An interesting look at the Colorado Springs bicycle retail scene from the Colorado Springs Business Journal
...But walk a few blocks south and you’ll find Old Town Bike Shop, an independently owned business that has been operating since 1976.
Old Town is scarcely the last of the Mohicans. A dozen or more substantial independent bike shops dot the region, amiable competitors who have managed to out-market, out-maneuver and out-sell the big-box stores that dominate most retail categories.
Among American retailers, bike shops are unique. Although chain stores such as Costco, REI and Wal-Mart sell more bicycles than independent retailers, small locally owned stores have a larger market share when measured by sales dollars.
That may be because bikes haven’t changed all that much since 1905. A 2012 automobile is far easier to drive than its 1905 ancestor, but a fast road bike still is a costly, complex, demanding piece of machinery that can be either a joy to ride or a literal pain in the butt.
“Our sweet spot are the bikes that cost from $400 to $1,200,” says Nic Ponsor of Criterium Bicycles. “You need to have good professional advice when you spend that kind of money, and the bike has to fit you and be professionally assembled. A big-box store that’s paying some clueless sales person less than $10 an hour can’t do that.”
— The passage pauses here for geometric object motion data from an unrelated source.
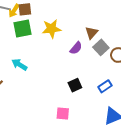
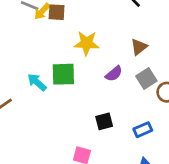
green square: (22, 28) -> (63, 74), moved
brown triangle: (92, 33) -> (139, 47), moved

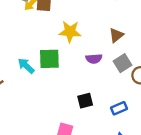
purple semicircle: (114, 74) -> (94, 59), turned 35

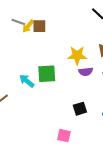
yellow star: (70, 32) -> (77, 55), moved

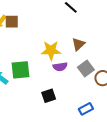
black square: (80, 109) -> (49, 96), moved

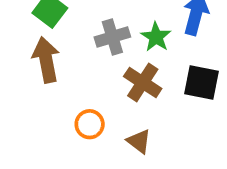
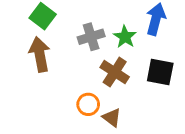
orange circle: (90, 124) -> (88, 104), moved

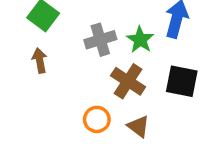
brown arrow: (40, 54) -> (40, 60), size x0.6
brown triangle: (112, 118) -> (138, 126), moved

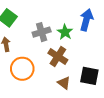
black square: (182, 81) -> (89, 76), moved
orange circle: (97, 119) -> (22, 69), moved, size x1.5

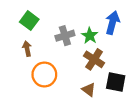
brown cross: (58, 56) -> (94, 59), moved

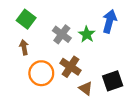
gray cross: (65, 36) -> (62, 34), turned -36
brown cross: (94, 59) -> (71, 67), moved
black square: (116, 82) -> (113, 81), turned -30

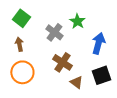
blue arrow: (109, 21) -> (98, 43), moved
green star: (87, 34) -> (77, 21), moved
orange circle: (41, 73) -> (22, 72), moved

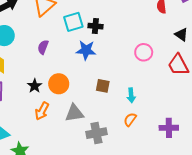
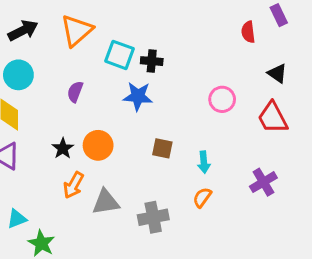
cyan square: (73, 22) -> (119, 55), turned 36
gray triangle: (74, 113) -> (106, 202), moved
purple cross: (169, 128) -> (263, 182), moved, turned -30

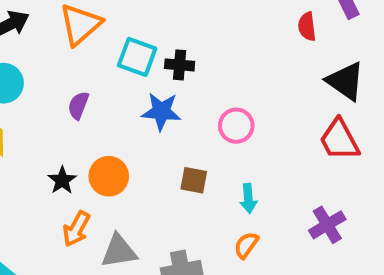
black triangle: (277, 73) -> (345, 81), size x1.5
pink circle: (222, 99) -> (236, 126), moved

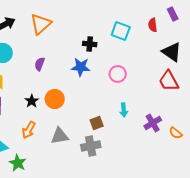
cyan square: (137, 57) -> (121, 31), moved
brown square: (194, 180) -> (97, 123), moved, turned -32
purple cross: (327, 225) -> (153, 123), moved
orange arrow: (76, 229) -> (29, 130), moved
orange semicircle: (246, 245) -> (176, 133), moved, turned -88

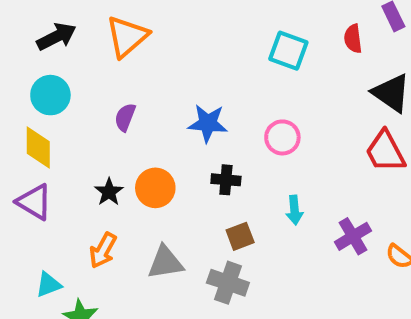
black cross: (90, 44) -> (226, 180), moved
gray cross: (91, 146) -> (228, 283), turned 30

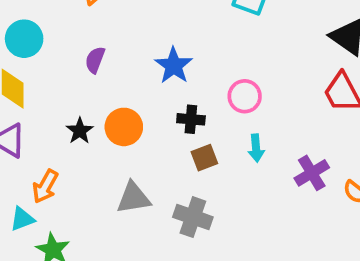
blue star: (208, 123) -> (174, 66), turned 30
pink circle: (282, 137) -> (245, 96), moved
brown square: (240, 236) -> (204, 158), moved
orange arrow: (103, 250) -> (45, 186), moved

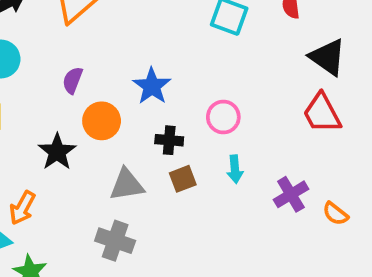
orange circle: (124, 127) -> (102, 121), moved
black star: (80, 131) -> (57, 152), size x1.4
gray triangle: (133, 198) -> (127, 185), moved
gray cross: (193, 217) -> (115, 241), moved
High-end manufacturers are also supportive.
“Specialized and Cannondale don’t sell through their websites,” Ponsor says, “and they understand the value of their dealer networks. They know that we support and enhance their brands.”
After several flat-to-down years, the city’s higher-end bicycle retailers have enjoyed substantial sales increases in 2012.
“I’d say that we’re definitely on an upward trend,” says Ed Johnson of the Colorado Springs Bike Shop, a long-established Westside store. “There were two or three difficult years, but I’m cautiously optimistic now.”
Ponsor is even more positive.
“We’re having one of our best years,” he says. “It’s been as good as any we’ve had.”